An indirect pulp cap is usually done to take the place of a root canal in very decayed teeth. It is made when most of the decay on the permanent tooth is removed. When a dentist finds extensive decay very close to the pulp (nerve,) the risk of the pulp exposition by the infected decay is high. This infection will result in the need for a root canal. In this case dentists leave the last little bit of decay in there and place a sedative temporary filling. Usually Intermediate Restorative Material (IRM) is used as a temporary filling material until the patient is ready for a proper, more permanent restoration.

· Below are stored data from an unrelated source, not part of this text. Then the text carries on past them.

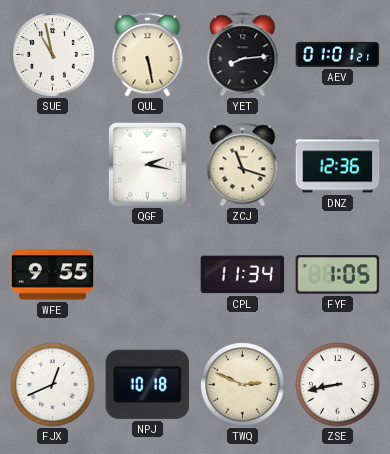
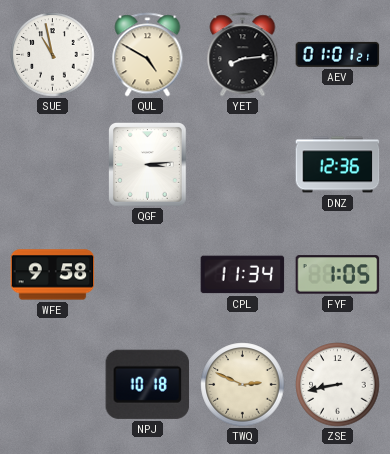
QUL: 5:28 -> 4:50
QGF: 2:17 -> 3:14
ZCJ: 11:18 -> none
WFE: 9:55 -> 9:58
FJX: 12:41 -> none
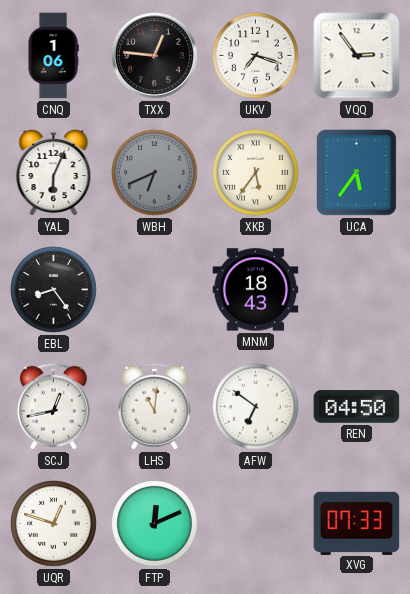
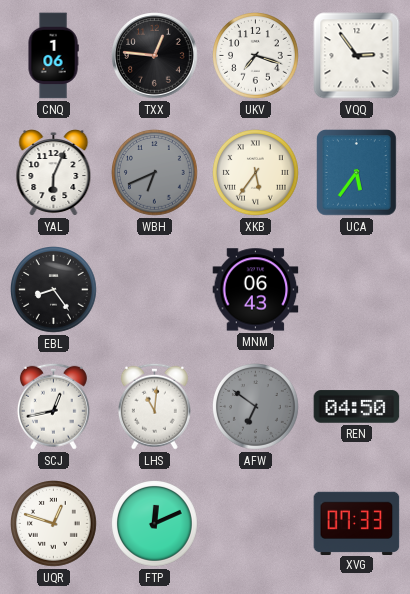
MNM: 18:43 -> 06:43
AFW dial: white -> grey
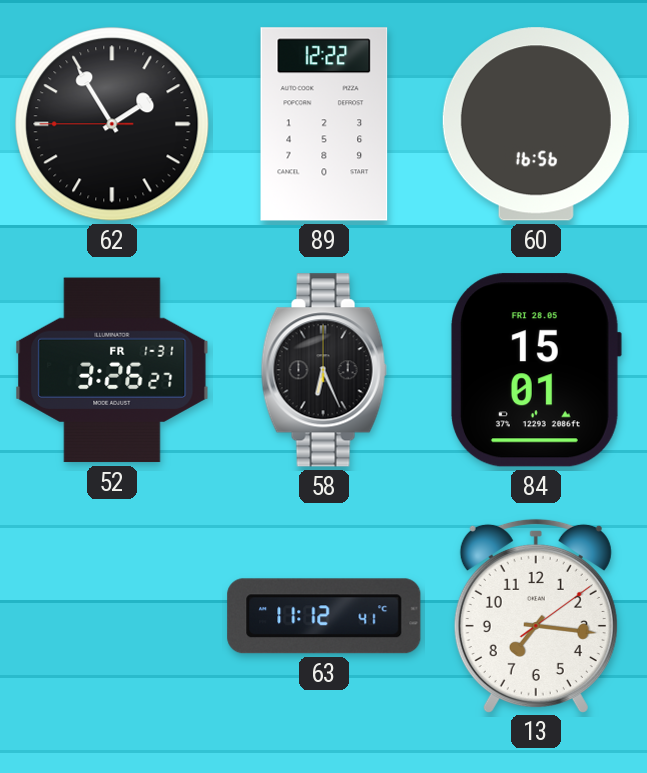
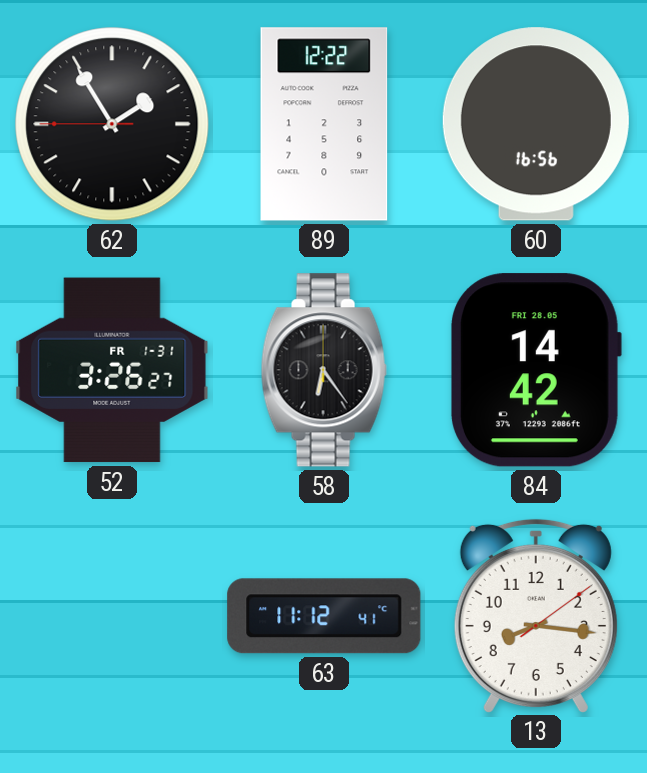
58: 6:26 -> 6:24
84: 15:01 -> 14:42
13: 7:16 -> 8:16
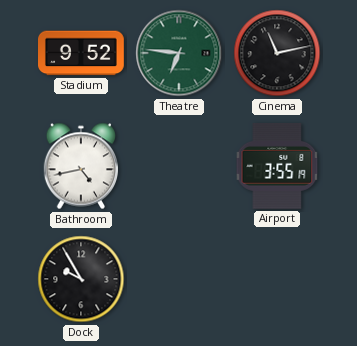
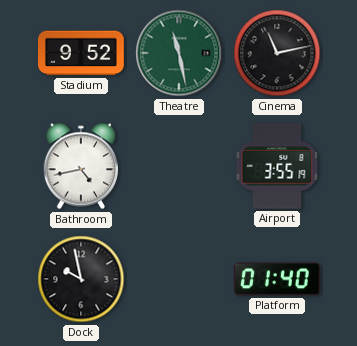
Theatre: 6:46 -> 11:28
Dock: 9:55 -> 9:58
Platform: none -> 01:40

After a few months, the temporary filling and the decay are removed. If the tooth has no signs or symptoms of pulpal necrosis or abscess and has a good blood supply, the pulp may repair itself. When the bulk of the nasty decay is removed and just a small part is left but is limited, it has no nourishment from the mouth, so how is this possible? After this procedure the remaining decay can be removed without pulp exposure.
This dental procedure is not always effective, but in some cases the dentist should attempt it; it is more likely to work in a younger patient.
Unlike an indirect pulp cap, during a direct one, an actual exposure of the pulp takes place. For the stimulation of the secondary dentin formation a medicament like Calcium hydroxide or Mineral Trioxide Aggregate (MTA) is placed inside. With a direct pulp cap no evident decay is left, but it leads to small mechanical or traumatic exposures.